When Nora had read the item, her first thought was to check the magazine’s date. It was now four weeks old. She stopped in the corridor on her way to breakfast, feeling a gleam of satisfaction. Much had happened in four weeks, and the letter she would send back to her sister Elizabeth would be full of news of the most surprising kind.

Over breakfast she yielded (without much difficulty) to the entreaties of the other young nurses at her table, to read from the
Gazette
.

“Mrs. Kendal,” she read, “always at the forefront of fashion and form, was seen leaving the London the other afternoon. No, dear readers, the most facile actress of our day has not been taken ill, but rather said she was ‘visiting a friend.’ And who was the lucky recipient of this attention? Quick inquiries proved it to be none other than Mr. John Merrick, the Elephant Man, of whom our readers may have heard.
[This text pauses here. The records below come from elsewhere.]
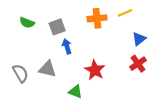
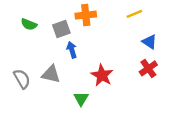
orange cross: (97, 18) -> (86, 15), moved
blue triangle: (139, 39) -> (149, 42), turned -48
green triangle: (75, 92) -> (81, 99), turned 40

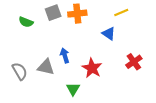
gray square: (61, 29) -> (53, 13), moved
blue triangle: (149, 42) -> (109, 34), moved
blue arrow: (72, 50) -> (65, 56), moved

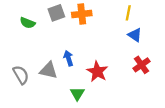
yellow line: (121, 13) -> (128, 13), turned -56
blue triangle: (109, 34) -> (135, 35), moved

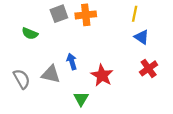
green semicircle: (28, 23) -> (30, 34), moved

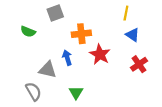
orange cross: (86, 15) -> (81, 34), moved
red star: (102, 75) -> (100, 54), moved
gray semicircle: (22, 79) -> (33, 91), moved

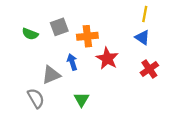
gray square: (55, 13) -> (59, 27), moved
yellow line: (126, 13) -> (145, 14), moved
gray triangle: (48, 70) -> (51, 75), turned -36

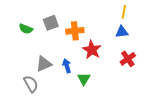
blue triangle: (142, 37) -> (122, 32), turned -40
blue arrow: (72, 62) -> (67, 66), moved
green triangle: (82, 99) -> (84, 79), moved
After a chat of three-quarters of an hour Mrs. Kendal was kind enough to leave Mr. Merrick an autographed portrait of herself.

“Owing to a disfigurement of the most extreme nature, Mr. Merrick has never been properly presented to London society. But knowing that wherever
Mrs. Kendal goes, others inevitably follow, the question arises—will London society present itself to him?”

Amid the little ripple of excitement that shook the table Nora announced with some pleasure, “I told you there was a whole load of tofts going in there, didn’t I? Every day for nearly a month. Now we know. And it’s not just Mrs. Kendal’s picture he’s got—oh Lord!”